I can think about when I was young, the costumes that affected and inspired me…all of the costumes in Visconti’s Death in Venice, with costume designer Piero Tosi. Those had a strong influence on me when I saw the film when I was about 14. And I thought, “Wow.” Something just struck me. It was one of the things that really made me want to do costume design.

JJ: Can you share any details about your work for the upcoming Todd Haynes movie Carol

SP: I did Carol immediately after Cinderella and again, it’s very, very different from Cinderella. Cinderella had a generous budget, obviously, you can see that on the screen. It was big, and I had a year to work on the film.

Carol was the complete opposite. We had absolutely no time – about six weeks – to do everything before we shot, and very little money. I also had very little time with Cate Blanchett, and the only thing that it was made possible was that I’d just spent so much time with Cate on Cinderella so I knew what worked for her and what didn’t. Toward the end of Cinderella I was getting my head around Carol, so I was able to start thinking about it while I was on Cinderella.

I was also looking at some of the same period images, because Carol is set in 1952, which means that really the look of a lot of the people was still 1940s. So I had a lot of 1940s research already to reference from Cinderella, which I was able to carry into Carol. But of course, having said that, how Cate looks in Carol is entirely different from Cinderella, although there are some things that are similar.

JJ: Aside from learning to sew first and foremost, what is the biggest piece of advice you would give to an aspiring costume designer?
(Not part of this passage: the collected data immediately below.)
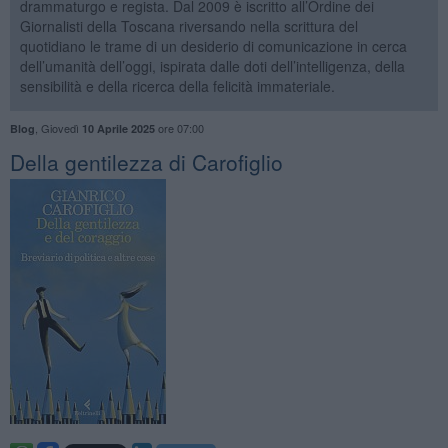
drammaturgo e regista. Dal 2009 è iscritto all’Ordine dei
Giornalisti della Toscana riversando nella scrittura del
quotidiano le trame di un desiderio di comunicazione in cerca
dell’umanità dell’oggi, ispirata dalle doti dell’intelligenza, della
sensibilità e della ricerca della felicità immateriale.
,
Giovedì
ore 07:00
Blog
10 Aprile 2025
​Della gentilezza di Carofiglio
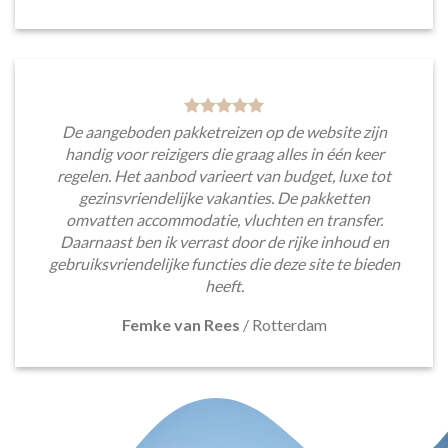
De aangeboden pakketreizen op de website zijn
handig voor reizigers die graag alles in één keer
regelen. Het aanbod varieert van budget, luxe tot
gezinsvriendelijke vakanties. De pakketten
omvatten accommodatie, vluchten en transfer.
Daarnaast ben ik verrast door de rijke inhoud en
gebruiksvriendelijke functies die deze site te bieden
heeft.
Femke van Rees
/
Rotterdam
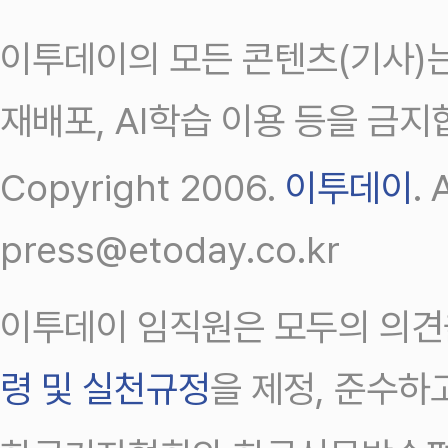
이투데이의 모든 콘텐츠(기사)는
재배포, AI학습 이용 등을 금지
Copyright 2006.
이투데이
.
press@etoday.co.kr
이투데이 임직원은 모두의 의견
령 및 실천규정
을 제정, 준수하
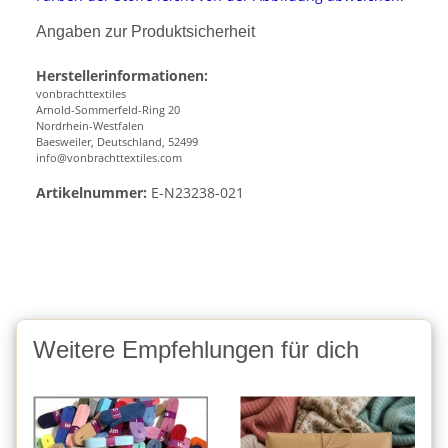
Angaben zur Produktsicherheit
Herstellerinformationen:
vonbrachttextiles
Arnold-Sommerfeld-Ring 20
Nordrhein-Westfalen
Baesweiler, Deutschland, 52499
info@vonbrachttextiles.com
Artikelnummer:
E-N23238-021
Weitere Empfehlungen für dich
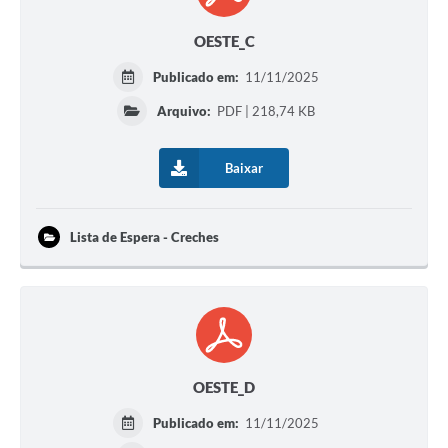
OESTE_C
Publicado em:
11/11/2025
Arquivo:
PDF | 218,74 KB
Baixar
Lista de Espera - Creches
OESTE_D
Publicado em:
11/11/2025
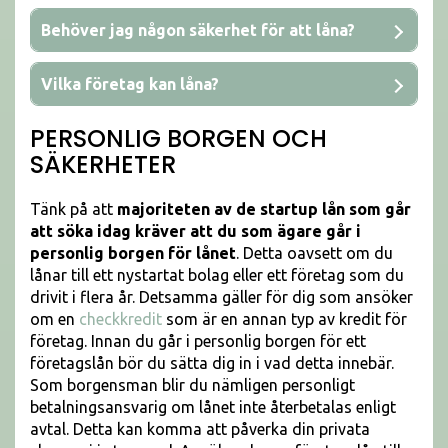
Behöver jag någon säkerhet för att låna?
Vilka företag kan låna?
PERSONLIG BORGEN OCH
SÄKERHETER
Tänk på att
majoriteten av de startup lån som går
att söka idag kräver att du som ägare går i
personlig borgen för lånet
. Detta oavsett om du
lånar till ett nystartat bolag eller ett företag som du
drivit i flera år. Detsamma gäller för dig som ansöker
om en
checkkredit
som är en annan typ av kredit för
företag. Innan du går i personlig borgen för ett
företagslån bör du sätta dig in i vad detta innebär.
Som borgensman blir du nämligen personligt
betalningsansvarig om lånet inte återbetalas enligt
avtal. Detta kan komma att påverka din privata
SP: It’s important to learn how things are constructed and put together. What a costume looks like in pieces before it’s put together is very important, so you know how to solve the problem if it doesn’t work. Other than that, I think…it’s hard work. I mean, you’ve got to be prepared to work really, really long hours and for giving up your life for the duration of a project you’re working on. It’s not something you just dip in and out of – it really does consume you if you’re working on a film or in the theatre. It takes up a huge amount of time, so you have to hope your friends and family are patient with you because they’re not going to see you for a long time. You really have to be prepared to give everything up in order to do that, and enjoy it. And I think, actually, the most important thing is you’ve got to really enjoy it. There’s no point in doing it otherwise, and if you don’t enjoy it, it shows in the work.

JJ: What’s the best piece of career advice you were ever given?

SP: One piece of advice someone gave me was to make sure you do something else as well. So if what you’re pursuing in your life is costume design, make sure you have other interests in things you could be equally excited about in case it doesn’t work out. Because it’s a job that you do [for a specified period of time] and then it’s over, sometimes you’ll have long periods in between with nothing happening. So you have to keep your brain active – keep interested and enjoying life – so you have to have other things you enjoy doing. [Costume design] shouldn’t really be the only thing you do in your life. So keep your options open, is what I would say.